Technology in Government - Cyber threats today and tomorrow
- 16 August, 2018 13:14
"The internet, instead of being a social platform, is a battlefield".
It was with those words that Avi Shavit, the Strategic Adviser Cyber Security at the Israeli Innovation Authority, which is part of that government's Ministry of Economy, kicked off his talk during the Technology in Government Cyber Security congress, held in Canberra. Shavit's experience as a member of a task force appointed by the Israeli Prime Minister to suggest the Israeli roadmap in cyber warfare and as a Strategic Advisor in Cyber Security for the Israeli Innovation Authority means he has a direct view at the current threat landscape and what's coming next.
To bring that point home, he showed the audience an excerpt of a recent security briefing he had received and highlighted a breach reported to him that occurred in an Australian airport. While it might not have made the news here, it crossed his path and gave the audience some pause.
Shavit started his look at the Cybersecurtity issues of today when he noted the difficulty in testing systems today. The volume, velocity, variety and value of the data businesses have to manage means existing processes for testing are no longer adequate. Added to that technical challenge comes the growing global cyber-skill shortage, which Shavit said is forecast tor each 3.5 million workers in the next three years according to Cybersecurity Ventures, and recent data from Gartner showing a third of businesses don't have a single cybersecurity expert in the business.
That backdrop created a canvas against which a number of major threat vectors are being used by malicious actors.
Cryptojacking is an increasingly popular tool for criminals.
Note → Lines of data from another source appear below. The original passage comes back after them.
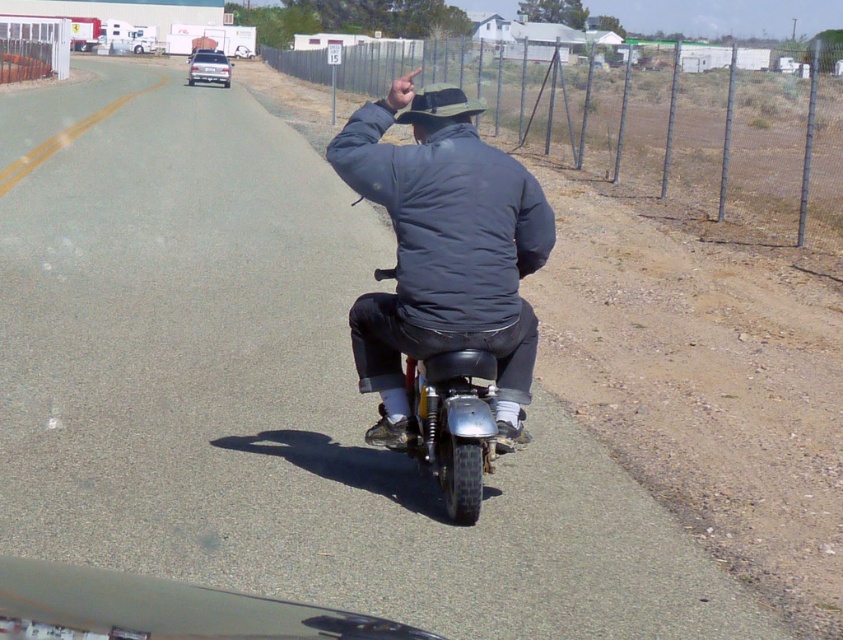 You are a pedestrian standing on the road and want to cross to the other side. The matte black motorcycle at center is blocking your path. Can you walk around it by moving towards the dark gray puffy jacket at center?

The dark gray puffy jacket at center is behind the matte black motorcycle at center, so you cannot walk around the motorcycle by moving towards the dark gray puffy jacket at center since it is located behind the motorcycle.

You are a delivery driver who needs to choose between the matte black motorcycle at center and the shiny chrome motorcycle at center for a delivery job. The job requires the motorcycle to be able to carry a large package that needs extra height clearance. Which motorcycle should you choose?

The shiny chrome motorcycle at center is taller than the matte black motorcycle at center, so you should choose the shiny chrome motorcycle at center to ensure there is enough height clearance for the large package.

You are a pedestrian standing on the road and want to know which object is taller between the dark gray puffy jacket at center and the shiny chrome motorcycle at center. Can you tell me?

The dark gray puffy jacket at center has a lesser height compared to the shiny chrome motorcycle at center, so the shiny chrome motorcycle at center is taller. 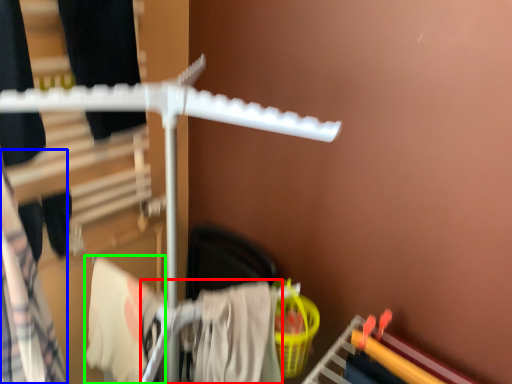 Question: Which object is the closest to the clothing (highlighted by a red box)? Choose among these: clothing (highlighted by a blue box) or clothing (highlighted by a green box).

Choices:
 (A) clothing
 (B) clothing

Answer: (B)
By fooling users into installing cryptocurrency mining software, thieves aren't stealing data but CPU cycles and energy to carry out the complex calculations required for mining cryptocurrencies. As always, the principle of following the money applies when looking for what motivates a large number of online criminals.
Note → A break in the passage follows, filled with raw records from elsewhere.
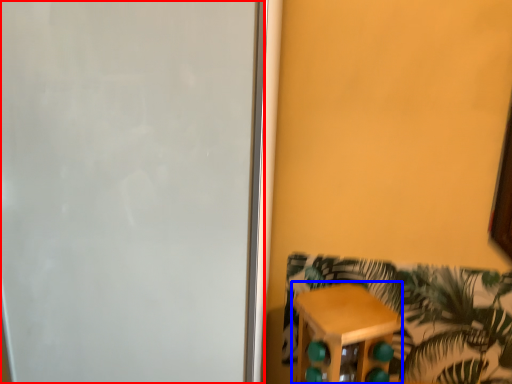 Question: Which object appears farthest to the camera in this image, screen door (highlighted by a red box) or furniture (highlighted by a blue box)?

Choices:
 (A) screen door
 (B) furniture

Answer: (B) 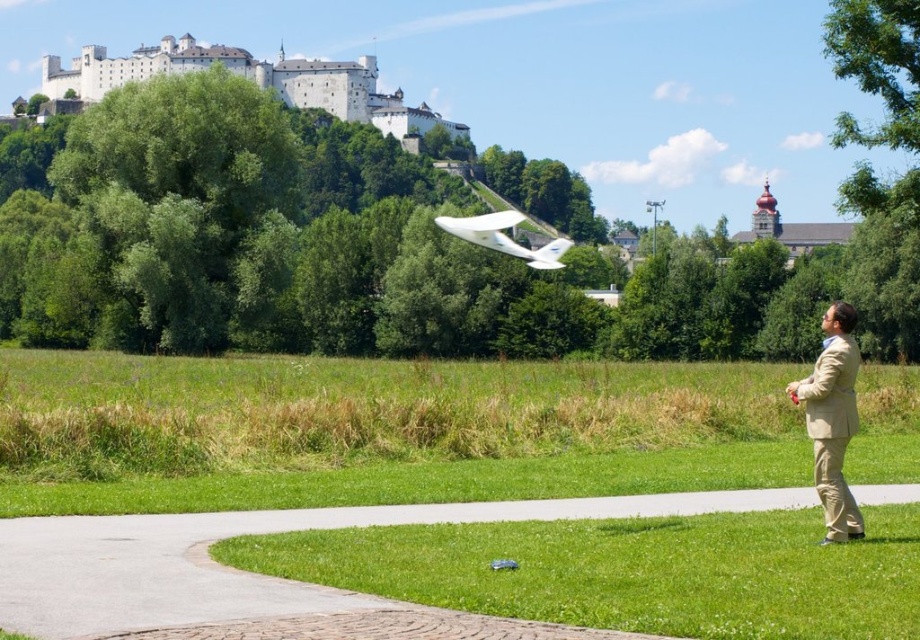 Question: Does tan fabric suit at right appear on the left side of white matte glider at center?

Choices:
 (A) yes
 (B) no

Answer: (B)

Question: Estimate the real-world distances between objects in this image. Which object is farther from the white matte glider at center?

Choices:
 (A) green grass at lower right
 (B) tan fabric suit at right

Answer: (B)

Question: In this image, where is tan fabric suit at right located relative to white matte glider at center?

Choices:
 (A) left
 (B) right

Answer: (B)

Question: Which object is the farthest from the green grass at lower right?

Choices:
 (A) white matte glider at center
 (B) tan fabric suit at right

Answer: (B)

Question: Which point appears farthest from the camera in this image?

Choices:
 (A) (180, 490)
 (B) (439, 221)

Answer: (B)

Question: Where is green grass at lower right located in relation to tan fabric suit at right in the image?

Choices:
 (A) left
 (B) right

Answer: (A)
Ransomware continues to be a major issue said Shavit.
Another emerging cybercrime area, and one that combines the desire for criminals to make money with the insecurities of many people is "sextortion". Many people are aware that threat actors have been able to exploit vulnerabilities that give them access to webcams and microphones. With the increased access and ubiquity and access to pornography, criminals have combined these to create a new form of ransomware. The criminals send an extortion note via email telling the receiver that they have been captured via their webcam viewing pornography or performing a sexual act. The criminals threaten to send the incriminating footage to the intended victim's family unless they are paid a ransom in untraceable cryptocurrency.
Sitting behind these threats lies email. Shavit told the packed room that no filter can deal with the threat of phishing as 15 million new phishing sites are created each month. Calling it the "most successful kind of attack", phishing will continue to be a major weapon in the cybercriminal's arsenal.
Internal threats are a significant and sometimes understated issue said Shavit. The actions of internal personnel, either accidental or intentional, can lead directly to the loss of data or expose a vulnerability to threat actors that might have been otherwise mitigated. Data from several independent security reports suggests internally-initiated attacks are one of the most significant threat vectors.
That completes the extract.